Hanmi Pharm said Friday it presented clinical results of its low-dose three-drug combination for the treatment of hypertension at the annual meeting of the European Society of Hypertension (ESH 2024), held from May 31 to June 4 in Berlin, Germany.
The phase 3 clinical trial study, HM-APOLLO-301, compared changes in systolic and diastolic blood pressure after eight weeks of treatment with either a low-dose triple combination or a standard-dose single agent in adult patients with mild to moderate hypertension.
The results showed that after eight weeks of treatment, systolic blood pressure in the low-dose triple combination arm decreased by approximately 18.3 mm Hg from baseline, while that in the standard-dose single-agent arm decreased by approximately 19.4 mm Hg. This indicated that the treatment effects were similar between the two arms.
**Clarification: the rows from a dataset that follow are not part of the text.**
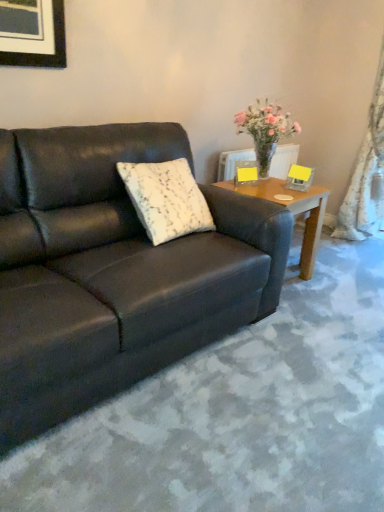 Identify the location of wooden side table at right. (292, 212).

From the picture: From the image's perspective, between white textured pillow at center and wooden side table at right, which one is located above?

white textured pillow at center is shown above in the image.

Is white textured pillow at center not near wooden side table at right?

No.

Is white textured pillow at center behind wooden side table at right?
There was no significant difference in the incidence of adverse events, confirming that the efficacy and tolerability of the low-dose triple combination was similar to the standard-dose monotherapy, according to Hanmi Pharm.
The study drew attention from academics as it reflects the next-generation treatment concept that a low-dose combination of three antihypertensive components may be effective as an initial treatment regimen for hypertension.
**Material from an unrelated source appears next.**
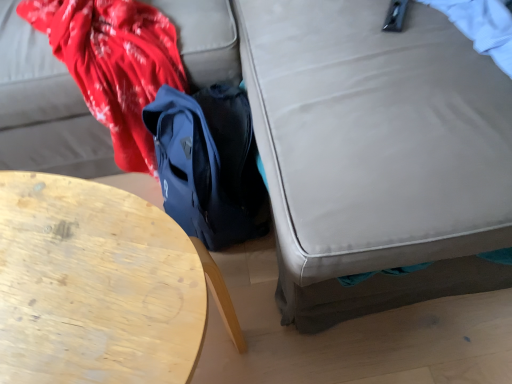 Question: Should I look upward or downward to see wooden table at lower left?

Choices:
 (A) down
 (B) up

Answer: (A)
"Hypertension, a representative chronic disease, has not yet been clearly defined in terms of its pathogenesis," said Dr. Rhee Moo-yong, professor of cardiology at Dongguk University College of Medicine, in a presentation of the results. "Breaking away from the clinical inertia of starting treatment with monotherapy, a new approach that simultaneously blocks multiple pathological pathways will allow us to more effectively improve the prognosis of patients."
The findings are significant because they confirm both the efficacy and safety of a low-dose, three-drug combination as an initial treatment for patients with mild to moderate hypertension, Rhee said.
"This may broaden the options for initial treatment of hypertension and improve patient compliance."